TASK: Repeat word for word the opening stretch of the entries, from the first line through the line containing "Berufsfindungspraktikum. - ein freiwilliges".

[Page-level text extractions]
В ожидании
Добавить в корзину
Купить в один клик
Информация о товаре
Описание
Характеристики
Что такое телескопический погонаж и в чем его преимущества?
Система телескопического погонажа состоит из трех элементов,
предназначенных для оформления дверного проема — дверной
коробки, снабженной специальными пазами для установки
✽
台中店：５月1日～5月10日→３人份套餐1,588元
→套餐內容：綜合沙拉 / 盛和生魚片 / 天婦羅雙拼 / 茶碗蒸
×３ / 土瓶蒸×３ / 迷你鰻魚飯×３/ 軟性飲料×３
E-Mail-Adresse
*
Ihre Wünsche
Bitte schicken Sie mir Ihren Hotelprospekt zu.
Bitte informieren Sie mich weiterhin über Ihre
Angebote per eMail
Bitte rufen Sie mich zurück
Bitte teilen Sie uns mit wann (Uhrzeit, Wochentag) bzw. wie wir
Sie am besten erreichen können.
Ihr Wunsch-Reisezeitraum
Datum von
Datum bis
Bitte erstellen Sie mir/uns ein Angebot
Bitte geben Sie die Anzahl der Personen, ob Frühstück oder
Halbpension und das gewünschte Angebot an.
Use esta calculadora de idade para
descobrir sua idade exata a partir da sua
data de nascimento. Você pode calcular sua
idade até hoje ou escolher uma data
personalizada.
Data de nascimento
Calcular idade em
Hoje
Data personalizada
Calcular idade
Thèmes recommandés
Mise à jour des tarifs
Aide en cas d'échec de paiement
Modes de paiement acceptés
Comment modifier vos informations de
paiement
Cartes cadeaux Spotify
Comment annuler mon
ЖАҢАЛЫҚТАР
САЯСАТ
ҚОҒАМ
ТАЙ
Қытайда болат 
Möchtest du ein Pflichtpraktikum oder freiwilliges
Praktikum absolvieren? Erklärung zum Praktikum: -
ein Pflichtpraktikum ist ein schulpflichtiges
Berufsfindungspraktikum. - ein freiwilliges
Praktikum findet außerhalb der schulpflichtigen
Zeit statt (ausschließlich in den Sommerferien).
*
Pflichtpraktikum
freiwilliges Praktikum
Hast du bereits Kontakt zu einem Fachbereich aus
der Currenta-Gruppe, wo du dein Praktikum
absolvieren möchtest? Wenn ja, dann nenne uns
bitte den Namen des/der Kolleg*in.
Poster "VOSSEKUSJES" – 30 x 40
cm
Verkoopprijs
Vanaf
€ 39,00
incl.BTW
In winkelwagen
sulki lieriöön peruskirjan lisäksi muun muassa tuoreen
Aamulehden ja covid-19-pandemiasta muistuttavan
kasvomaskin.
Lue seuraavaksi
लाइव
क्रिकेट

RESPONSE AREA:
В ожидании
Добавить в корзину
Купить в один клик
Информация о товаре
Описание
Характеристики
Что такое телескопический погонаж и в чем его преимущества?
Система телескопического погонажа состоит из трех элементов,
предназначенных для оформления дверного проема — дверной
коробки, снабженной специальными пазами для установки
✽
台中店：５月1日～5月10日→３人份套餐1,588元
→套餐內容：綜合沙拉 / 盛和生魚片 / 天婦羅雙拼 / 茶碗蒸
×３ / 土瓶蒸×３ / 迷你鰻魚飯×３/ 軟性飲料×３
E-Mail-Adresse
*
Ihre Wünsche
Bitte schicken Sie mir Ihren Hotelprospekt zu.
Bitte informieren Sie mich weiterhin über Ihre
Angebote per eMail
Bitte rufen Sie mich zurück
Bitte teilen Sie uns mit wann (Uhrzeit, Wochentag) bzw. wie wir
Sie am besten erreichen können.
Ihr Wunsch-Reisezeitraum
Datum von
Datum bis
Bitte erstellen Sie mir/uns ein Angebot
Bitte geben Sie die Anzahl der Personen, ob Frühstück oder
Halbpension und das gewünschte Angebot an.
Use esta calculadora de idade para
descobrir sua idade exata a partir da sua
data de nascimento. Você pode calcular sua
idade até hoje ou escolher uma data
personalizada.
Data de nascimento
Calcular idade em
Hoje
Data personalizada
Calcular idade
Thèmes recommandés
Mise à jour des tarifs
Aide en cas d'échec de paiement
Modes de paiement acceptés
Comment modifier vos informations de
paiement
Cartes cadeaux Spotify
Comment annuler mon
ЖАҢАЛЫҚТАР
САЯСАТ
ҚОҒАМ
ТАЙ
Қытайда болат 
Möchtest du ein Pflichtpraktikum oder freiwilliges
Praktikum absolvieren? Erklärung zum Praktikum: -
ein Pflichtpraktikum ist ein schulpflichtiges
Berufsfindungspraktikum. - ein freiwilliges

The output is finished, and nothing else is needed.